At first glance it is the most unlikely double act, potentially a marriage made in hell

At first glance it is the most unlikely double act, potentially a marriage made in hell. But Mr Peter George and Mr David Michels became an item last week. Mr George's Ladbroke group, which owns every Hilton hotel outside the US, is taking over Stakis, the Glasgow-based hotel chain headed by Mr Michels.

The quiet bookie's son and the brash, chain-smoking gambler will be running the hotel business for which they have big ambitions.
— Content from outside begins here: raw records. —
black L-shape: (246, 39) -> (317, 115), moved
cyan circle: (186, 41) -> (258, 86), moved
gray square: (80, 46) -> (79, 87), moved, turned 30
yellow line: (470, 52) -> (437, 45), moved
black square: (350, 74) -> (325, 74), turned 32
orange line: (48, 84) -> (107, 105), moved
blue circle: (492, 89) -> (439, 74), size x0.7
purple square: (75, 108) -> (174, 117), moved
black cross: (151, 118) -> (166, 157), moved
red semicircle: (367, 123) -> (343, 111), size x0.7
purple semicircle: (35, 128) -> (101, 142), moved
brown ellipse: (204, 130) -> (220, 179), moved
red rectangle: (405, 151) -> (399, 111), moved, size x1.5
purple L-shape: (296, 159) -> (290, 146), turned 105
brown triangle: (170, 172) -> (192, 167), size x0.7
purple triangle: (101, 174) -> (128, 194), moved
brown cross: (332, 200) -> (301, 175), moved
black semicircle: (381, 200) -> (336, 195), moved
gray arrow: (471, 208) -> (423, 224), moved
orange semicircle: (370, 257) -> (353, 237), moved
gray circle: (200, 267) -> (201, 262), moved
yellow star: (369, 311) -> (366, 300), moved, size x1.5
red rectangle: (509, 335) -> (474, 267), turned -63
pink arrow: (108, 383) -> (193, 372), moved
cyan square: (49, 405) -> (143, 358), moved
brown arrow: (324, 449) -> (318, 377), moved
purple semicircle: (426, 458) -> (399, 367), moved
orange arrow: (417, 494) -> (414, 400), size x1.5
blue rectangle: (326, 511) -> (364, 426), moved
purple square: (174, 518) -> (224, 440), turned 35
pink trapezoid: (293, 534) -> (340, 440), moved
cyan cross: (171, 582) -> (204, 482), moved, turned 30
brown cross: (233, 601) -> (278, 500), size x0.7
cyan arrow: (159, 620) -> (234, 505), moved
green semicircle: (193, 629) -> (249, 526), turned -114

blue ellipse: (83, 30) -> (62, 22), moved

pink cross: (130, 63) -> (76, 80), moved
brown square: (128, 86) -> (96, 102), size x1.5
There will be casualties, including 200 office staff at Stakis and Ladbroke's former Hilton boss, Mr David Jarvis, who is walking away with a golden handshake worth £1.5 million sterling (€1.04 million).

But the acquisition by Ladbroke, which is likely to ditch its high street name to reflect a new sassier style, will trigger a shake-out in the sector. Among the big players few are more powerful than Ladbroke's Hilton, and all the Stakis hotels - including its two Irish operations, in Charlemont Place, Dublin, and Templepatrick, Co Antrim - will be rebranded under that name.

Mr Michels lives in a modest home in Stanmore, a North London suburb, socialising with neighbours of long standing and friends including the taxi drivers and other hoteliers who make up his Friday night poker school.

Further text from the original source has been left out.